Growth-oriented stocks outpaced their value-oriented counterparts, adding to their significant advantage for the year thus far; although, value stocks were able to recover some momentum during the final weeks of the quarter. Small-cap stocks outperformed large-cap stocks during the quarter, with the Russell 2000 Index returning 5.7% compared to the Russell 1000 Index at 4.5%. Technology was the best performing S&P sector with an 8.6% gain during the quarter, while Consumer Staples was the worst performing, down 1.3%.
International equity markets collectively outperformed the domestic markets. Emerging markets were the strongest performer, with the MSCI EM Index returning 7.9% (USD) for the quarter, noting Brazil, Russia, and China as the top performers within the index. Developed markets also performed well, with the MSCI EAFE Index returning 5.4% (USD). International performance during the quarter can be attributed to strong economic growth, solid corporate earnings, and a rise in oil prices. An increase in the strength of many major currencies against the U.S. dollar also contributed.
The yield on 10-year Treasury notes fell from 2.3% to a 10-month low of 2.1% early in September, then rebounded to 2.3% by the quarter’s end. The 2-year Treasury note finished the quarter just below 1.5%, the highest level in almost 9 years, causing the yield curve to flatten. Boosted by investor demand for higher yields, as well as generally healthy fundamentals, emerging markets debt was the best performing fixed income sector, with the BBgBarc Emerging Markets Index returning 2.3% during the quarter. The Federal Open Market Committee (“FOMC”) left rates unchanged during the quarter. Current expectations are for a rate hike in December, followed by three increases in 2018. At its September meeting the FOMC officially announced plans to begin unwinding its $4.5 trillion balance sheet, beginning in October.
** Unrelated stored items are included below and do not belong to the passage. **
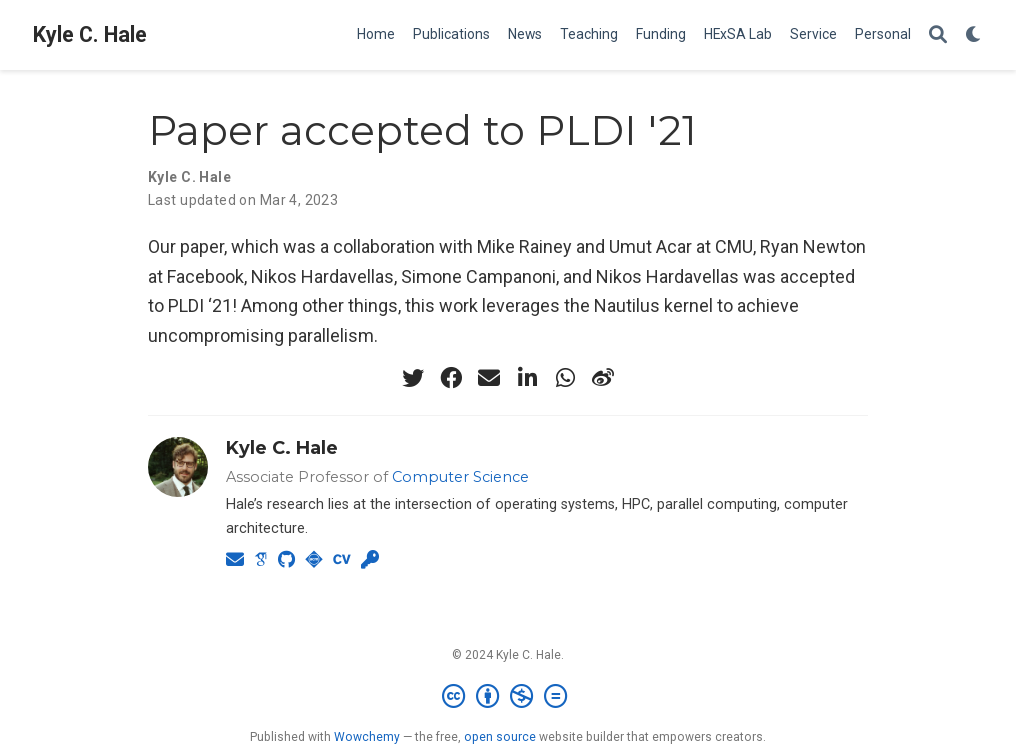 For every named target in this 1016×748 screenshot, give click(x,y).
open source (500, 737)
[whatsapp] (565, 378)
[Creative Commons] (508, 697)
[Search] (938, 35)
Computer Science (460, 477)
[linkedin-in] (527, 378)
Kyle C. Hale (90, 34)
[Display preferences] (974, 35)
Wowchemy (367, 737)
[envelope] (489, 378)
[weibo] (603, 378)
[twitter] (413, 378)
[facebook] (451, 378) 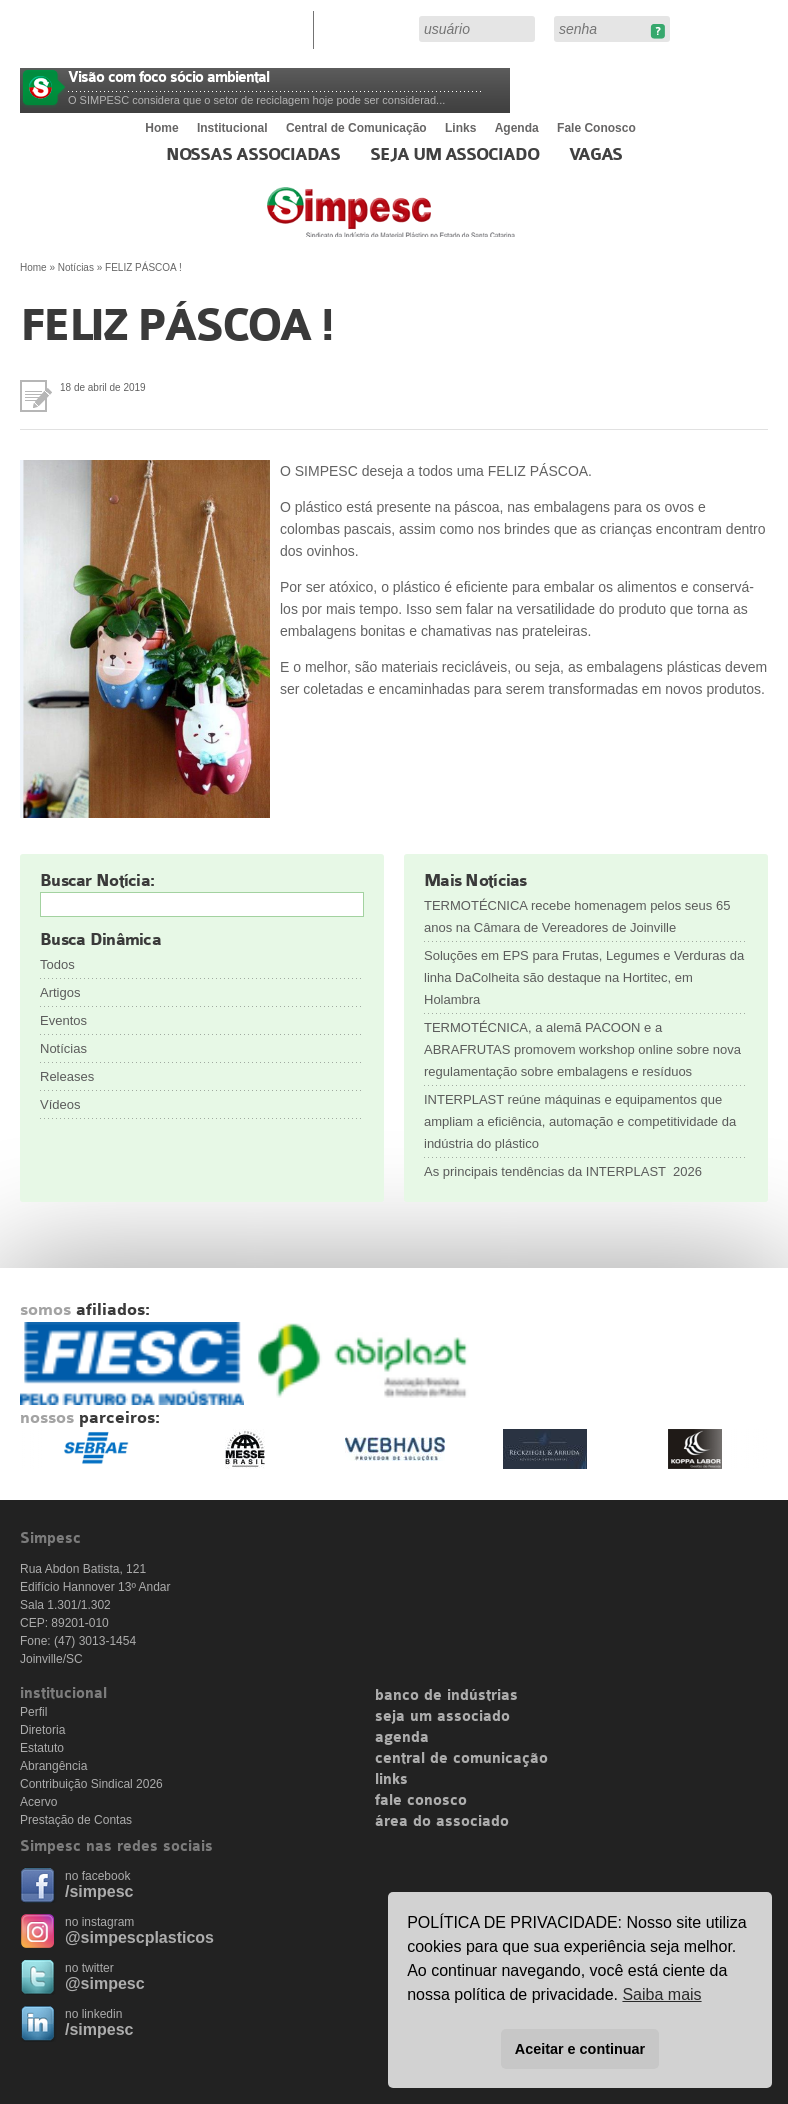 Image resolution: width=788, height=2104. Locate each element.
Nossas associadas (253, 155)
The initial estimate of third quarter GDP is 3.0% annualized growth, beating consensus expectations. A rise in inventories, strong consumer spending, increased nonresidential investment, and a narrowing net export deficit all contributed to the better-than-expected economic growth. One of the few weaknesses noted in the report was a 6% decrease in residential investment. The global economy also continued its relatively steady, synchronized expansion, supported by export-oriented sectors and manufacturing activity.
Job gains averaged 91,000 per month during the quarter, despite losing 33,000 jobs in September as a result of the ferocious hurricanes that struck Texas, Florida, and neighboring states. The unemployment rate fell from 4.4% to 4.2%, reaching its lowest level since January 2001, while the labor force participation rate increased slightly from 62.9% to 63.1%.
Headline inflation rose from 1.6% to 2.2% during the quarter, whilst core inflation, which excludes food and energy, remained flat at 1.7% for the fifth consecutive month. Much of the increase in headline inflation can be attributed to a hurricane-related 6.1% increase in energy prices.